Derek Baron is a composer, musician, and writer living in New York City. They have released a number of solo recordings of chamber, computer, and concrete music on record labels such as Recital, Pentiments, Penultimate Press, and Regional Bears. (Sound Arts Lecture Series | CRiSAP research centre, UAL, 2023)
I found particularly interesting Derek Baron’s inspiration from very abstract concepts of Jewish mysticism and cosmogonic mythology about ‘sparks and vessels’ scattered across created cosmos, partially because these topics has been always close to me as well. This topic follows him across various art forms into the sound piece To The Planetarium. The piece is made from gathered old family interviews captured on tapes and its aim is to ‘let them be’ at its length and at its space instead of making short version cut. As a result, the piece is extremely long (about 4 hours). Derek Baron realises the difference between the material and the work. He found himself more in the position of a researcher / listener rather than a being in control over the content as a creator. This methodology reminded me an analogy in Jewish mystical concept of creation of the Universe, Tzimtzum, which means literally stepping back to allow for there to be Other, or Else, as in something or someone else, mentioned by Derek Baron earlier.
Derek Baron is sourcing inspiration for his music and compositions from various other art forms especially from paintings and often is putting random ideas and pictures together based on the ‘spark of momentum’ even if later the result won’t make any sense to him anymore. Such a spark he compares to the mythical spark from the creation.
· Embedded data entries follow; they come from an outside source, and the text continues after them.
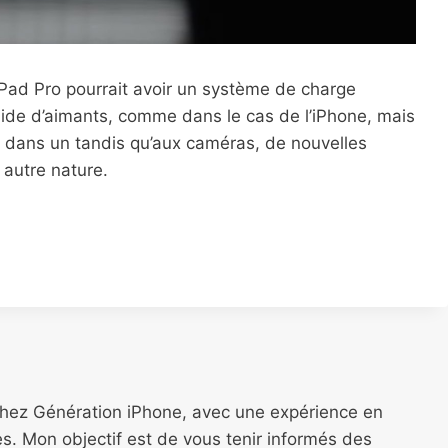
iPad Pro pourrait avoir un système de charge
’aide d’aimants, comme dans le cas de l’iPhone, mais
du dans un tandis qu’aux caméras, de nouvelles
 autre nature.
chez Génération iPhone, avec une expérience en
s. Mon objectif est de vous tenir informés des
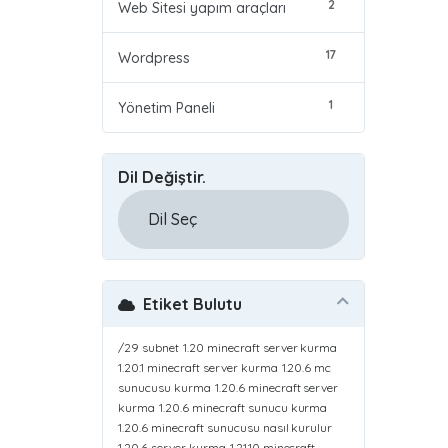
2
Web Sitesi yapım araçları
17
Wordpress
1
Yönetim Paneli
Dil Değiştir.
Etiket Bulutu
/29 subnet
1.20 minecraft server kurma
1.20.1 minecraft server kurma
1.20.6 mc
sunucusu kurma
1.20.6 minecraft server
kurma
1.20.6 minecraft sunucu kurma
1.20.6 minecraft sunucusu nasıl kurulur
1.20.6 server kurma
1.21.10 minecraft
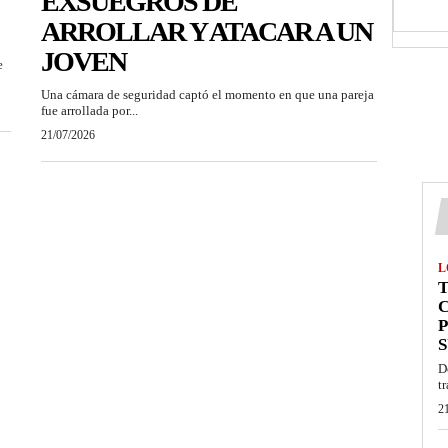
EXSUEGROS DE
ARROLLAR Y ATACAR A UN
JOVEN
e
Una cámara de seguridad captó el momento en que una pareja
fue arrollada por...
21/07/2026
L
T
P
S
D
t
2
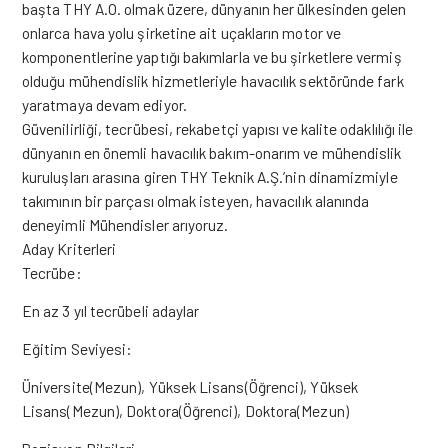
başta THY A.O. olmak üzere, dünyanın her ülkesinden gelen
onlarca hava yolu şirketine ait uçakların motor ve
komponentlerine yaptığı bakımlarla ve bu şirketlere vermiş
olduğu mühendislik hizmetleriyle havacılık sektöründe fark
yaratmaya devam ediyor.
Güvenilirliği, tecrübesi, rekabetçi yapısı ve kalite odaklılığı ile
dünyanın en önemli havacılık bakım-onarım ve mühendislik
kuruluşları arasına giren THY Teknik A.Ş.’nin dinamizmiyle
takımının bir parçası olmak isteyen, havacılık alanında
deneyimli Mühendisler arıyoruz.
Aday Kriterleri
Tecrübe:
En az 3 yıl tecrübeli adaylar
Eğitim Seviyesi:
Üniversite(Mezun), Yüksek Lisans(Öğrenci), Yüksek
Lisans(Mezun), Doktora(Öğrenci), Doktora(Mezun)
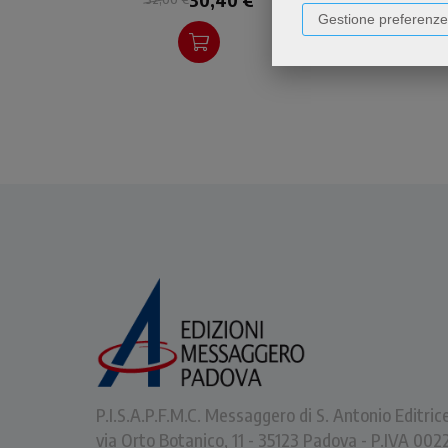
luogo del non-sradicamento
Gestione preferenze
per l'uomo contemporaneo
del tutto sradicato.
P.I.S.A.P.F.M.C. Messaggero di S. Antonio Editric
via Orto Botanico, 11 - 35123 Padova - P.IVA 0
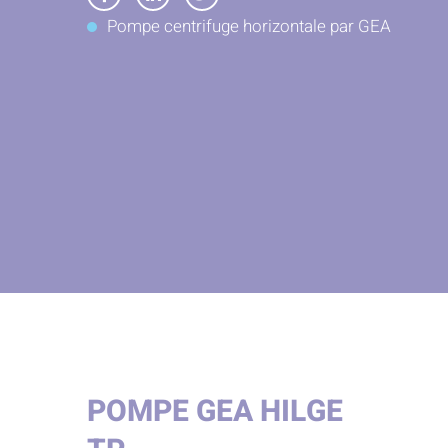
Partager
Partager
Partager
Pompe centrifuge horizontale par GEA
sur
sur
sur
Facebook
LinkedIn
Twitter
POMPE GEA HILGE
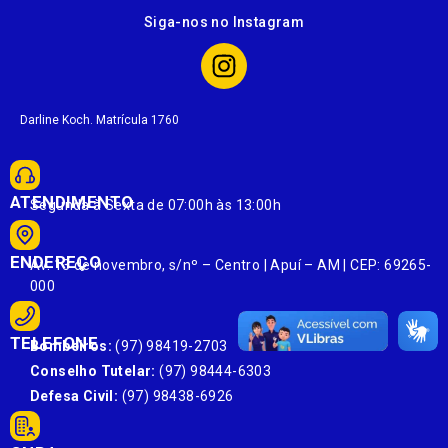
Siga-nos no Instagram
Darline Koch. Matrícula 1760
ATENDIMENTO
Segunda à Sexta de 07:00h às 13:00h
ENDEREÇO
Av. 13 de novembro, s/nº – Centro | Apuí – AM | CEP: 69265-
000
TELEFONE
Bombeiros:
(97) 98419-2703
Conselho Tutelar:
(97) 98444-6303
Defesa Civil:
(97) 98438-6926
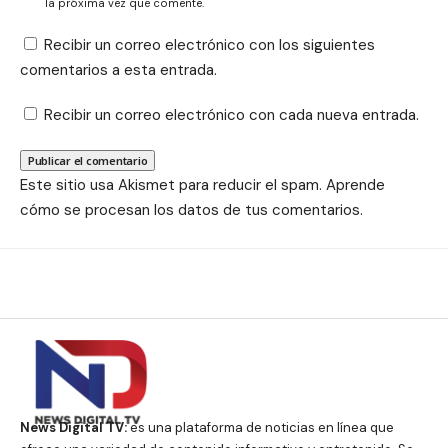
la próxima vez que comente.
Recibir un correo electrónico con los siguientes
comentarios a esta entrada.
Recibir un correo electrónico con cada nueva entrada.
Este sitio usa Akismet para reducir el spam.
Aprende
cómo se procesan los datos de tus comentarios.
News Digital TV:
es una plataforma de noticias en línea que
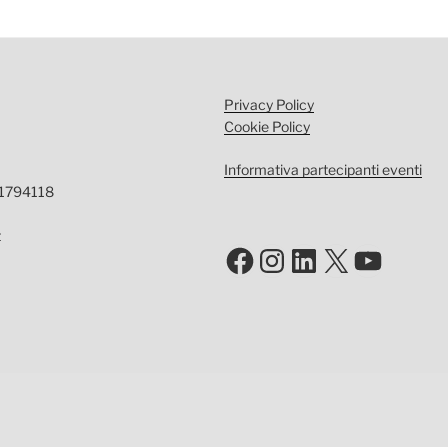
Privacy Policy
Cookie Policy
Informativa partecipanti eventi
-1794118
t
Facebook
Instagram
LinkedIn
X
YouTu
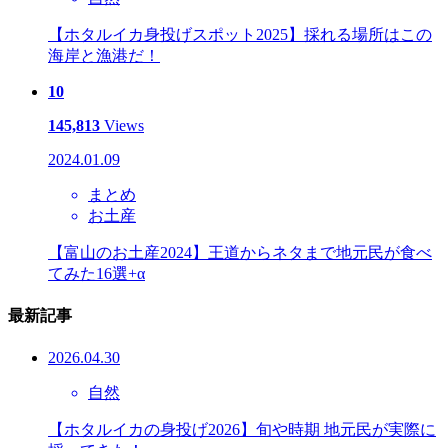
【ホタルイカ身投げスポット2025】採れる場所はこの
海岸と漁港だ！
10
145,813
Views
2024.01.09
まとめ
お土産
【富山のお土産2024】王道からネタまで地元民が食べ
てみた16選+α
最新記事
2026.04.30
自然
【ホタルイカの身投げ2026】旬や時期 地元民が実際に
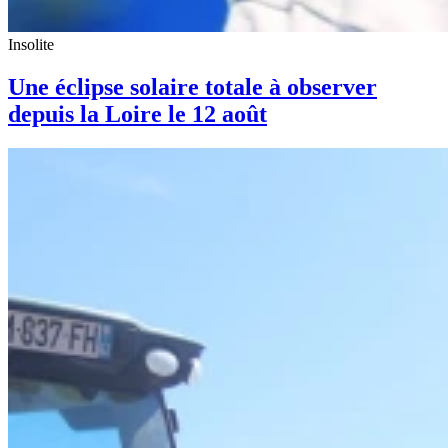
Insolite
Une éclipse solaire totale à observer
depuis la Loire le 12 août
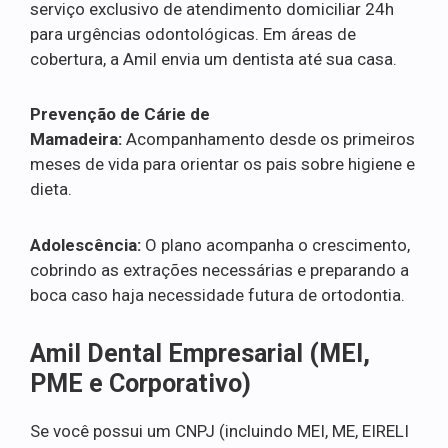
serviço exclusivo de atendimento domiciliar 24h
para urgências odontológicas. Em áreas de
cobertura, a Amil envia um dentista até sua casa.
Prevenção de Cárie de
Mamadeira:
Acompanhamento desde os primeiros
meses de vida para orientar os pais sobre higiene e
dieta.
Adolescência:
O plano acompanha o crescimento,
cobrindo as extrações necessárias e preparando a
boca caso haja necessidade futura de ortodontia.
Amil Dental Empresarial (MEI,
PME e Corporativo)
Se você possui um CNPJ (incluindo MEI, ME, EIRELI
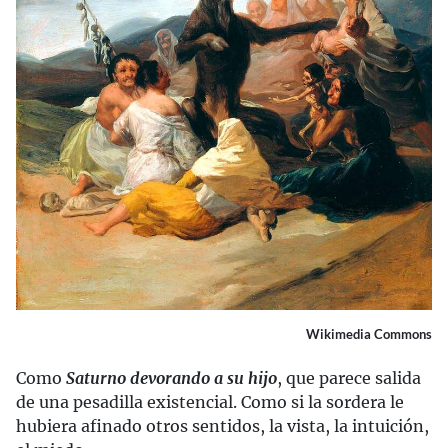
Wikimedia Commons
Como
Saturno devorando a su hijo
, que parece salida
de una pesadilla existencial. Como si la sordera le
hubiera afinado otros sentidos, la vista, la intuición,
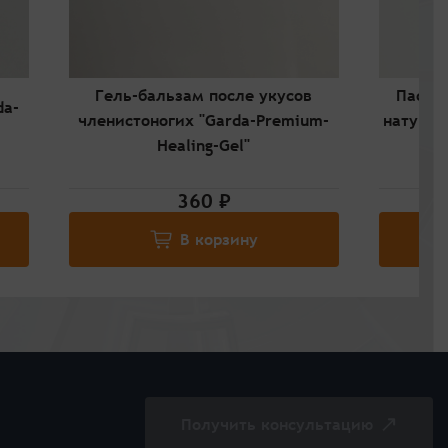
Гель-бальзам после укусов
Паста
da-
членистоногих "Garda-Premium-
натур. 
Healing-Gel"
St
360 ₽
В корзину
Получить консультацию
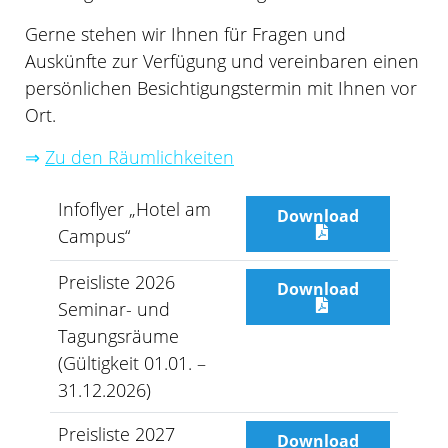
Gerne stehen wir Ihnen für Fragen und
Auskünfte zur Verfügung und vereinbaren einen
persönlichen Besichtigungstermin mit Ihnen vor
Ort.
⇒
Zu den Räumlichkeiten
Infoflyer „Hotel am
Download
Campus“
Preisliste 2026
Download
Seminar- und
Tagungsräume
(Gültigkeit 01.01. –
31.12.2026)
Preisliste 2027
Download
If I didn’t know about Derek’s fascination by mythology, his inspiration avenues would seems very random to me and wouldn’t make much sense to me either however I can somehow perceive what Derek sees behind all nuances of art pieces which inspired him into creation of his own and the ways presented during the lecture. Although there is an inherent difficulty to comprehend and describe these inspirations into detail because the whole journey seems to be very internal and personal.